DIRECTIONS FOR THIS TASK:
Extract exactly the lines from the top of the records through the line containing "с бизнес-процессами", and keep pictures out of the copy.

Stored items from a collection
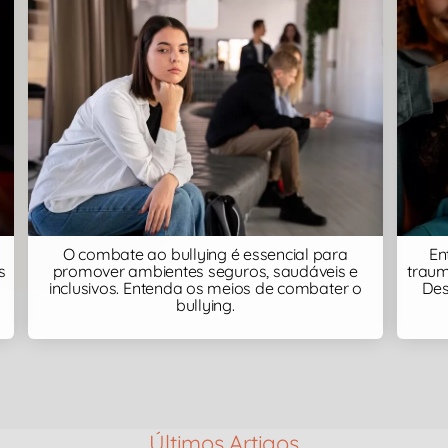
O combate ao bullying é essencial para
En
promover ambientes seguros, saudáveis e
s
traum
inclusivos. Entenda os meios de combater o
Des
bullying.
Últimos Artigos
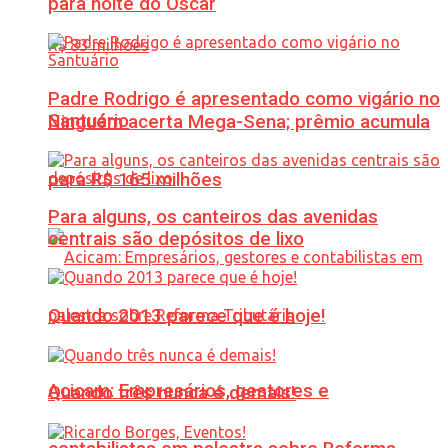
para noite do Oscar
Padre Rodrigo é apresentado como vigário no
Santuário
Ninguém acerta Mega-Sena; prêmio acumula
para R$ 165 milhões
Para alguns, os canteiros das avenidas
centrais são depósitos de lixo
Quando 2013 parece que é hoje!
Acicam: Empresários, gestores e
Quando três nunca é demais!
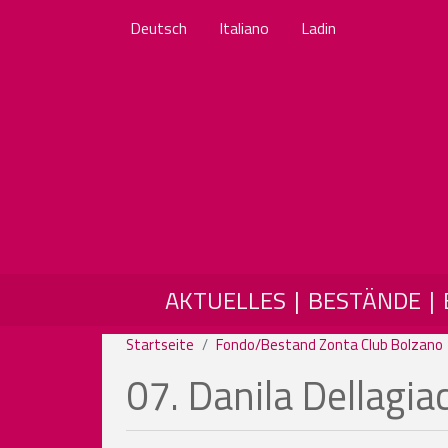
Deutsch
Italiano
Ladin
MAIN NAVIGATION
AKTUELLES
BESTÄNDE
Startseite
Fondo/Bestand Zonta Club Bolzano
07. Danila Dellagi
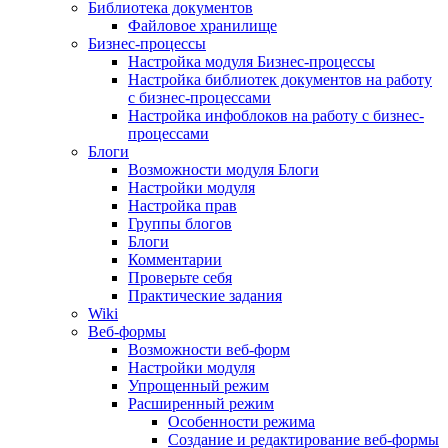
Библиотека документов
Файловое хранилище
Бизнес-процессы
Настройка модуля Бизнес-процессы
Настройка библиотек документов на работу
с бизнес-процессами
Настройка инфоблоков на работу с бизнес-
процессами
Блоги
Возможности модуля Блоги
Настройки модуля
Настройка прав
Группы блогов
Блоги
Комментарии
Проверьте себя
Практические задания
Wiki
Веб-формы
Возможности веб-форм
Настройки модуля
Упрощенный режим
Расширенный режим
Особенности режима
Создание и редактирование веб-формы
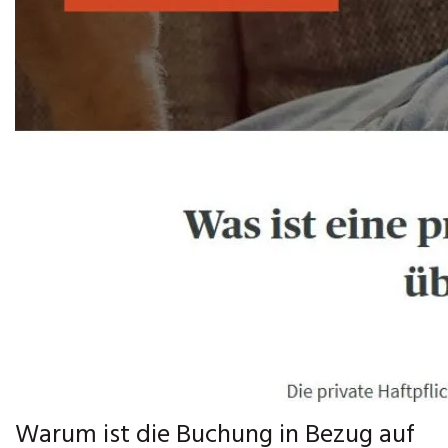
Warum ist die Buchung in Bezug auf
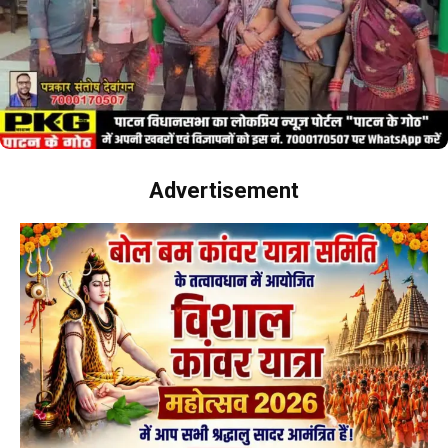
Advertisement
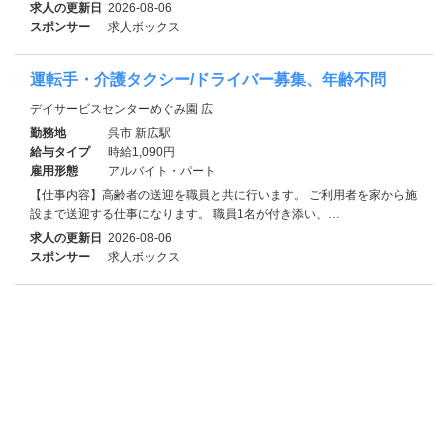
求人の更新日
2026-08-06
スポンサー
求人ボックス
運転手・介護タクシー/ドライバー募集、年齢不問
デイサービスセンターめぐみ園 広
勤務地
呉市 新広駅
給与タイプ
時給1,090円
雇用形態
アルバイト・パート
【仕事内容】高齢者の送迎を職員と共に行います。 ご利用者を家から施
設まで送迎する仕事になります。 職員1名が付き添い、…
求人の更新日
2026-08-06
スポンサー
求人ボックス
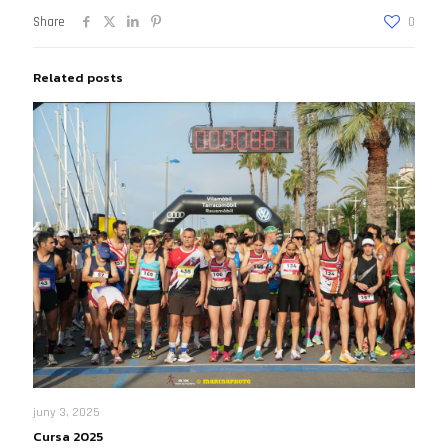
Share
0
Related posts
juny 3, 2025
Cursa 2025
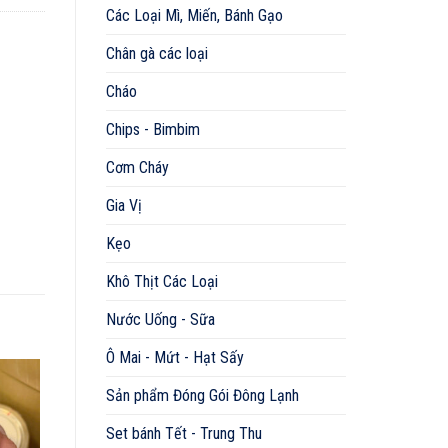
Các Loại Mì, Miến, Bánh Gạo
Chân gà các loại
Cháo
Chips - Bimbim
Cơm Cháy
Gia Vị
Kẹo
Khô Thịt Các Loại
Nước Uống - Sữa
Ô Mai - Mứt - Hạt Sấy
Sản phẩm Đóng Gói Đông Lạnh
Set bánh Tết - Trung Thu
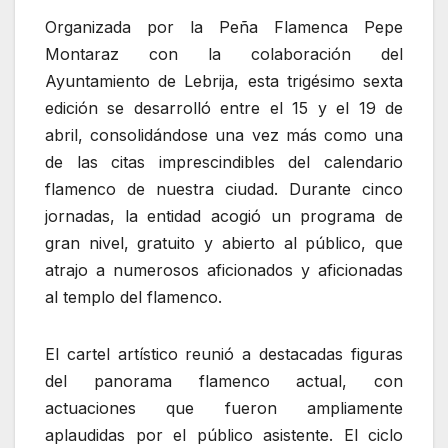
Organizada por la Peña Flamenca Pepe
Montaraz con la colaboración del
Ayuntamiento de Lebrija, esta trigésimo sexta
edición se desarrolló entre el 15 y el 19 de
abril, consolidándose una vez más como una
de las citas imprescindibles del calendario
flamenco de nuestra ciudad. Durante cinco
jornadas, la entidad acogió un programa de
gran nivel, gratuito y abierto al público, que
atrajo a numerosos aficionados y aficionadas
al templo del flamenco.
El cartel artístico reunió a destacadas figuras
del panorama flamenco actual, con
actuaciones que fueron ampliamente
aplaudidas por el público asistente. El ciclo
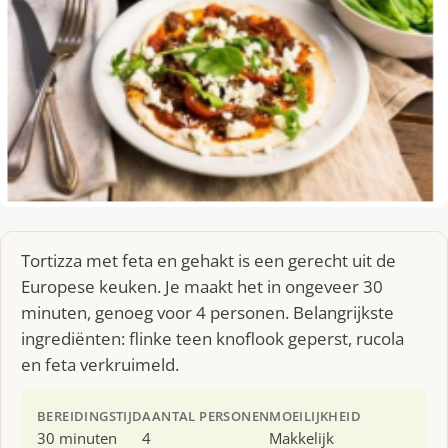
Tortizza met feta en gehakt is een gerecht uit de
Europese keuken. Je maakt het in ongeveer 30
minuten, genoeg voor 4 personen. Belangrijkste
ingrediënten: flinke teen knoflook geperst, rucola
en feta verkruimeld.
BEREIDINGSTIJD
AANTAL PERSONEN
MOEILIJKHEID
30 minuten
4
Makkelijk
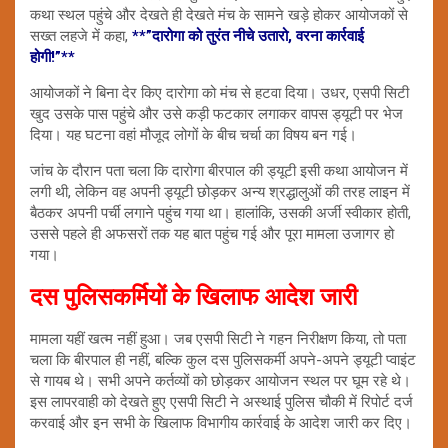
कथा स्थल पहुंचे और देखते ही देखते मंच के सामने खड़े होकर आयोजकों से
सख्त लहजे में कहा,
**”दारोगा को तुरंत नीचे उतारो, वरना कार्रवाई
होगी!”**
आयोजकों ने बिना देर किए दारोगा को मंच से हटवा दिया। उधर, एसपी सिटी
खुद उसके पास पहुंचे और उसे कड़ी फटकार लगाकर वापस ड्यूटी पर भेज
दिया। यह घटना वहां मौजूद लोगों के बीच चर्चा का विषय बन गई।
जांच के दौरान पता चला कि दारोगा बीरपाल की ड्यूटी इसी कथा आयोजन में
लगी थी, लेकिन वह अपनी ड्यूटी छोड़कर अन्य श्रद्धालुओं की तरह लाइन में
बैठकर अपनी पर्ची लगाने पहुंच गया था। हालांकि, उसकी अर्जी स्वीकार होती,
उससे पहले ही अफसरों तक यह बात पहुंच गई और पूरा मामला उजागर हो
गया।
दस पुलिसकर्मियों के खिलाफ आदेश जारी
मामला यहीं खत्म नहीं हुआ। जब एसपी सिटी ने गहन निरीक्षण किया, तो पता
चला कि बीरपाल ही नहीं, बल्कि कुल दस पुलिसकर्मी अपने-अपने ड्यूटी प्वाइंट
से गायब थे। सभी अपने कर्तव्यों को छोड़कर आयोजन स्थल पर घूम रहे थे।
इस लापरवाही को देखते हुए एसपी सिटी ने अस्थाई पुलिस चौकी में रिपोर्ट दर्ज
करवाई और इन सभी के खिलाफ विभागीय कार्रवाई के आदेश जारी कर दिए।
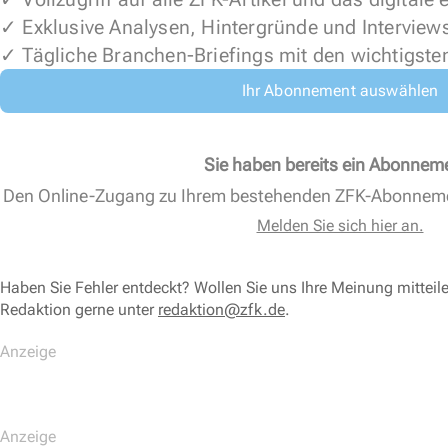
✓ Exklusive Analysen, Hintergründe und Interview
✓ Tägliche Branchen-Briefings mit den wichtigste
Ihr Abonnement auswählen
Sie haben bereits ein Abonnem
Den Online-Zugang zu Ihrem bestehenden ZFK-Abonnem
Melden Sie sich hier an.
Haben Sie Fehler entdeckt? Wollen Sie uns Ihre Meinung mitteil
Redaktion gerne unter
redaktion@zfk.de
.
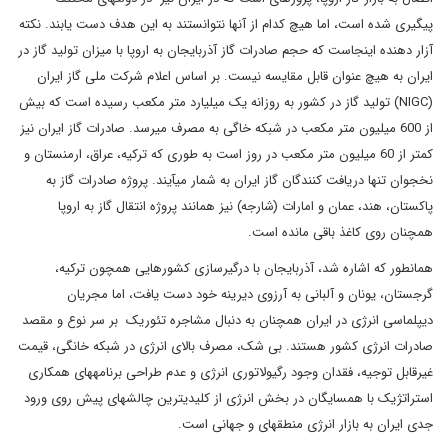
پیگیری شده است، اما هیچ کدام از آنها نتوانستند به این هدف دست یابند. نکته
آزار دهنده اینجاست که حجم صادرات گاز آذربایجان به اروپا با میزان تولید گاز در
ایران به هیچ عنوان قابل مقایسه نیست. بر اساس اعلام شرکت ملی گاز ایران
(NIGC) تولید گاز در کشور به روزانه یک میلیارد متر مکعب رسیده است که بیش
از 600 میلیون متر مکعب در شبکه خاگی به مصرف می‎رسد. صادرات گاز ایران نیز
کمتر از 60 میلیون متر مکعب در روز است به طوری که ترکیه، عراق، ارمنستان و
نخجوان تنها دریافت کنندگان گاز ایران به شمار می‎آیند. پروژه صادرات گاز به
پاکستان، هند، عمان و امارات (شارجه) نیز همانند پروژه انتقال گاز به اروپا
همچنان روی کاغذ باقی مانده است.
همانطور که اشاره شد، آذربایجان با درگیرسازی کشورهایی همچون ترکیه،
گرجستان، یونان و آلبانی به آرزوی دیرینه خود دست یافت، اما مجریان
دیپلماسی انرژی در ایران همچنان به دنبال مشاجره تئوریک بر سر نوع و مقصد
صادرات انرژی کشور هستند. بی شک، مصرف بالای انرژی در شبکه خانگی، قیمت
غیرقابل توجیه، فقدان وجود رگیولاتوری انرژی و عدم طراحی برنامه‎های همکاری
استراتژیک با همسایگان در بخش انرژی از کلیدی‎ترین چالش‎های پیش روی ورود
جدی ایران به بازار انرژی منطقه‎ای و جهانی است.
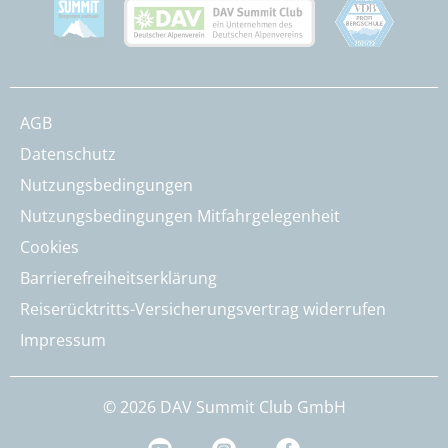
AGB
Datenschutz
Nutzungsbedingungen
Nutzungsbedingungen Mitfahrgelegenheit
Cookies
Barrierefreiheitserklärung
Reiserücktritts-Versicherungsvertrag widerrufen
Impressum
© 2026 DAV Summit Club GmbH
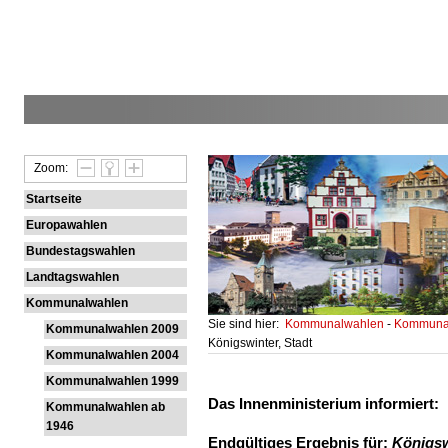
Zoom:
Startseite
Europawahlen
Bundestagswahlen
Landtagswahlen
Kommunalwahlen
Sie sind hier:
Kommunalwahlen
-
Kommunal
Kommunalwahlen 2009
Königswinter, Stadt
Kommunalwahlen 2004
Kommunalwahlen 1999
Das Innenministerium informiert:
Kommunalwahlen ab
1946
Endgültiges Ergebnis für:
Königsw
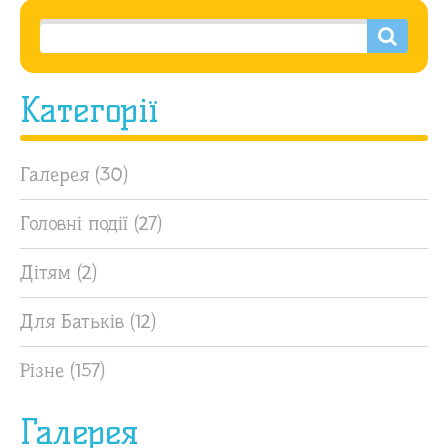
Категорії
Галерея
(30)
Головні події
(27)
Дітям
(2)
Для Батьків
(12)
Різне
(157)
Галерея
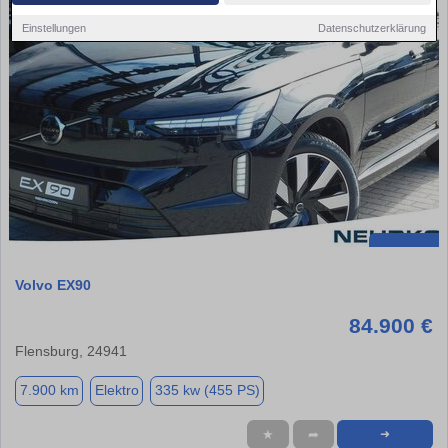
Einstellungen
Datenschutzerklärung
Volvo EX90
84.900 €
Flensburg, 24941
7.900 km
Elektro
335 kw (455 PS)
★
➦
➜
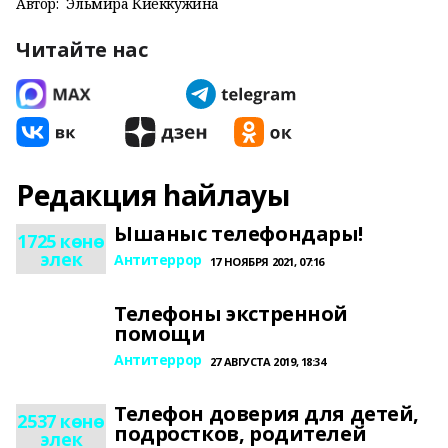
Автор:
Эльмира Киеккужина
Читайте нас
Редакция һайлауы
Ышаныс телефондары!
1725 көнө
элек
Антитеррор
17 НОЯБРЯ 2021, 07:16
Телефоны экстренной
помощи
Антитеррор
27 АВГУСТА 2019, 18:34
Телефон доверия для детей,
2537 көнө
подростков, родителей
элек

RESULT:
O combate ao bullying é essencial para
En
promover ambientes seguros, saudáveis e
s
traum
inclusivos. Entenda os meios de combater o
Des
bullying.
Últimos Artigos
para noite do Oscar
Padre Rodrigo é apresentado como vigário no
Santuário
Ninguém acerta Mega-Sena; prêmio acumula
para R$ 165 milhões
Para alguns, os canteiros das avenidas
centrais são depósitos de lixo
Quando 2013 parece que é hoje!
Acicam: Empresários, gestores e
Quando três nunca é demais!
Deutsch
Italiano
Ladin
MAIN NAVIGATION
AKTUELLES
BESTÄNDE
Startseite
Fondo/Bestand Zonta Club Bolzano
07. Danila Dellagi
Библиотека документов
Файловое хранилище
Бизнес-процессы
Настройка модуля Бизнес-процессы
Настройка библиотек документов на работу
с бизнес-процессами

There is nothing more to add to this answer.